Goodell has another problem on his hands: Gumbel was hired in April as the NFL Network’s lead play-by-play announcer. It’s highly unusual, if not unheard of, for an announcer to criticize the very league he’s been employed by the way Gumbel has. Of course, Gumbel — in his own way — has inadvertently given the league’s growing network invaluable publicity, which will only help bring attention to the NFL Network. But it’s unlikely that Goodell or anyone else from the network would fire Gumbel and risk validating his critical remarks about Upshaw.
Goodell’s primary dilemma lies in satisfying the needs of his 32 owners, no easy task. Also, Goodell’s political skills may be tested if Congress doesn’t like how the revenue sharing issue is settled. In April, the representative for New York’s Buffalo district, Congressman Brian Higgins, declared he would ask the House Government Reform Committee to set up a hearing on the NFL’s new labor deal and what impact it would have on small market clubs.

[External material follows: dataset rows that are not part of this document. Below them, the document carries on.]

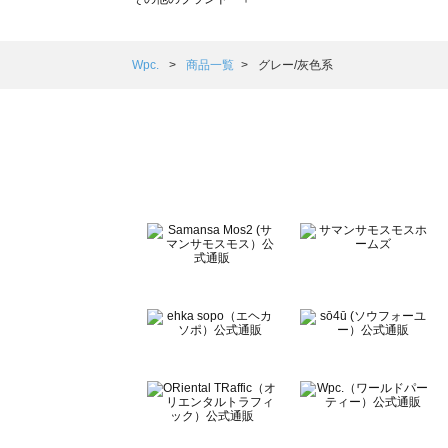
sm2rhythm（サマンサモスモス リズム）の一覧
Samansa Mos2 blue（サマンサモスモス ブルー）の一覧
Samansa Mos2 Lagom（サマンサモスモス ラーゴム）の
Wpc.
商品一覧
グレー/灰色系
ehka sopo（エヘカソポ）の一覧
sō4ū（ソウフォーユー）の一覧
Te chichi（テチチ）の一覧
Te chichi CLASSIC（テチチ クラシック）の一覧
Te chichi TERRASSE（テチチ テラス）の一覧
Lugnoncure（ルノンキュール）の一覧
BETTY'S BLUE（べティーズブルー）の一覧
Wpc.（ワールドパーティー）の一覧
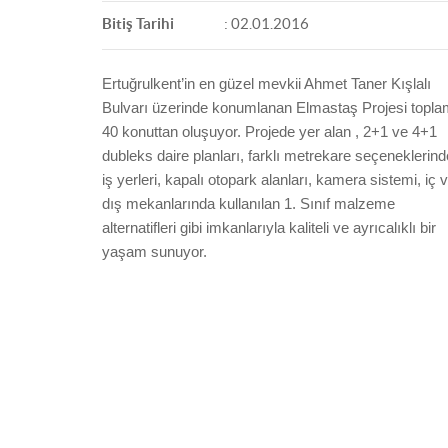
Bitiş Tarihi
: 02.01.2016
Ertuğrulkent’in en güzel mevkii Ahmet Taner Kışlalı
Bulvarı
üzerinde konumlanan Elmastaş Projesi topla
40 konuttan oluşuyor. Projede yer alan , 2+1 ve 4+1
dubleks daire planları, farklı metrekare seçeneklerind
iş yerleri, kapalı otopark alanları, kamera sistemi, iç 
dış mekanlarında kullanılan 1. Sınıf malzeme
alternatifleri gibi imkanlarıyla kaliteli ve ayrıcalıklı bir
yaşam sunuyor.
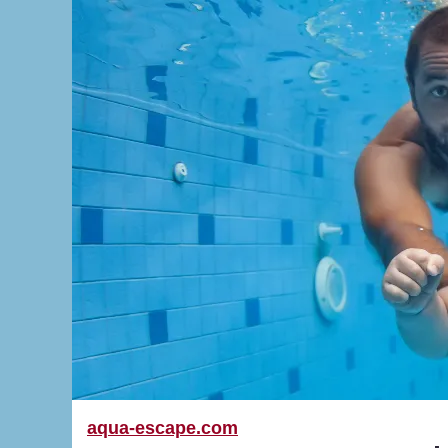
aqua-escape.com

So far that hasn’t happened, but the new labor deal is still a work in progress.
Goodell also will be battling some of the biggest cable TV providers, including Time Warner and Cablevision, in the league’s bid to get the NFL Network on those cable systems’ basic expanded tier no later than Thanksgiving, when the first of eight regular season games will air on the channel. There are stadium issues that need to be settled one way or another in San Diego, San Francisco, and Minneapolis.

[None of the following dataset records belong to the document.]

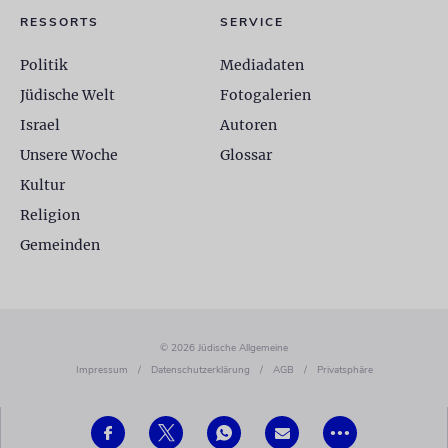
RESSORTS
SERVICE
Politik
Mediadaten
Jüdische Welt
Fotogalerien
Israel
Autoren
Unsere Woche
Glossar
Kultur
Religion
Gemeinden
© 2026 Jüdische Allgemeine
Impressum
/
Datenschutzerklärung
/
AGB
/
Privatsphäre
•••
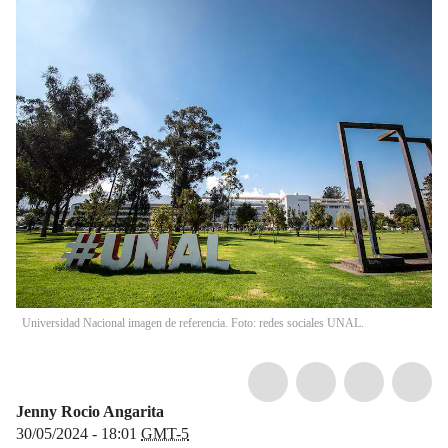
Universidad Nacional imagen de referencia. Foto: redes sociales UNAL.
Jenny Rocio Angarita
30/05/2024 - 18:01
GMT-5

The future of the New Orleans Saints franchise is still up in the air as that market struggles to recover from the aftermath of Hurricane Katrina. Goodell may also be faced with the prospect of allowing the Baltimore Ravens’ ownership to expand its market territory, merging Batimore–Washington into one television market instead of two, in an effort to increase local revenue. Major League Baseball has, in effect, combined the same market for the Orioles and Nationals for cable TV purposes so it is possible the NFL may do the same.
Goodell probably will pick up where Tagliabue left off in his ongoing effort to re-enter the profitable Los Angeles market, which has been without NFL football since 1994. Goodell will face the same problems that dogged Tagliabue: Will the league play in L.A. or in Anaheim? And who will pay for the stadium where they play?
At some point, Goodell will likely try to play catch up with the NBA, taking a crack at the China market.The NBA — thanks to Yao Ming and Lebron James — is the most popular North American sport in China (MLB and the NHL are also trying to make inroads in the expanding Chinese marketplace). Goodell cannot overlook Canada either in considering international expansion, particularly with a wide-open market in Toronto.There are even promoters in Mexico who are eager to do business with the NFL: One group of Monterey investors have expressed interest in building an NFL stadium on the Texas-Mexico border about an hour north of Monterrey. That may be unrealistic, but the NFL has been marketing its product in Mexico.
But none of this can take place until Goodell can convince 32 franchise owners to agree to a revenue-sharing plan that pleases both the big and not-so-big market guys.And that will be Goodell’s most difficult task.